Problem to work on: In the records that come next, find every line with "Auburn". Return those lines.

Extracted data entries:
=== Section Start ===

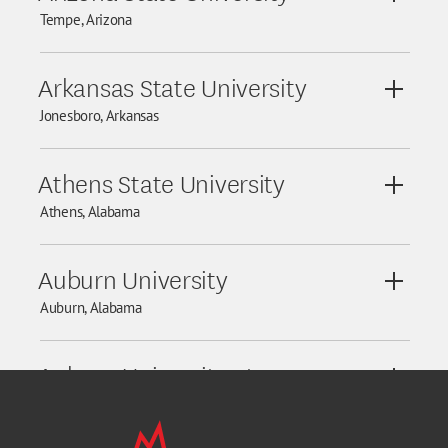
View De
Tempe, Arizona
Arkansas State University
View De
Jonesboro, Arkansas
Athens State University
View De
Athens, Alabama
Auburn University
View De
Auburn, Alabama
Auburn University at
View De
Montgomery
Montgomery, Alabama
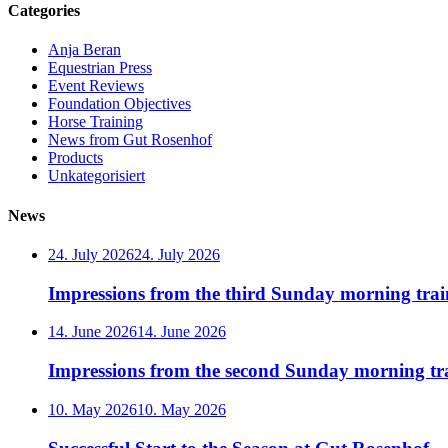
Categories
Anja Beran
Equestrian Press
Event Reviews
Foundation Objectives
Horse Training
News from Gut Rosenhof
Products
Unkategorisiert
News
24. July 2026
24. July 2026
Impressions from the third Sunday morning train
14. June 2026
14. June 2026
Impressions from the second Sunday morning tra
10. May 2026
10. May 2026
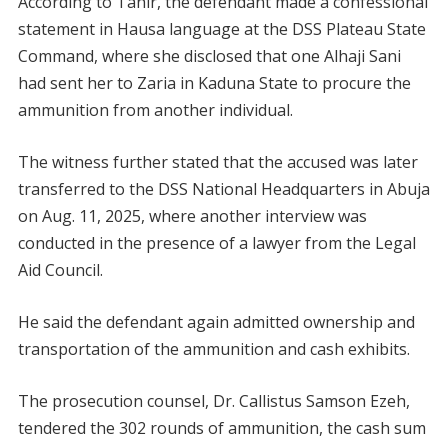
According to Tahir, the defendant made a confessional
statement in Hausa language at the DSS Plateau State
Command, where she disclosed that one Alhaji Sani
had sent her to Zaria in Kaduna State to procure the
ammunition from another individual.
The witness further stated that the accused was later
transferred to the DSS National Headquarters in Abuja
on Aug. 11, 2025, where another interview was
conducted in the presence of a lawyer from the Legal
Aid Council.
He said the defendant again admitted ownership and
transportation of the ammunition and cash exhibits.
The prosecution counsel, Dr. Callistus Samson Ezeh,
tendered the 302 rounds of ammunition, the cash sum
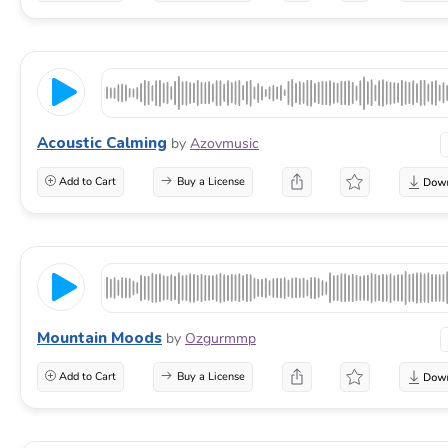
Acoustic Calming
by
Azovmusic
Add to Cart
Buy a License
Mountain Moods
by
Ozgurmmp
Add to Cart
Buy a License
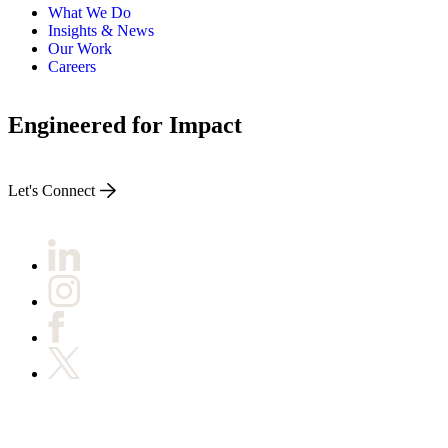
What We Do
Insights & News
Our Work
Careers
Engineered for Impact
Let's Connect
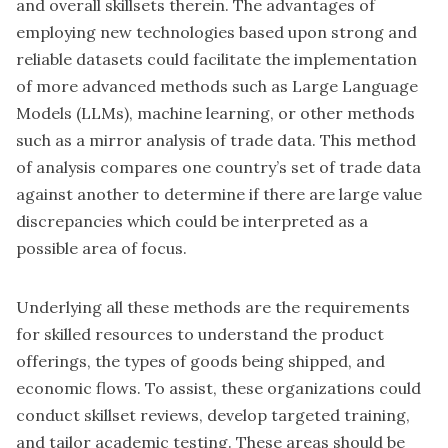
and overall skillsets therein. The advantages of
employing new technologies based upon strong and
reliable datasets could facilitate the implementation
of more advanced methods such as Large Language
Models (LLMs), machine learning, or other methods
such as a mirror analysis of trade data. This method
of analysis compares one country’s set of trade data
against another to determine if there are large value
discrepancies which could be interpreted as a
possible area of focus.
Underlying all these methods are the requirements
for skilled resources to understand the product
offerings, the types of goods being shipped, and
economic flows. To assist, these organizations could
conduct skillset reviews, develop targeted training,
and tailor academic testing. These areas should be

=== Section End ===

Expected answer:
Auburn University
Auburn, Alabama
Auburn University at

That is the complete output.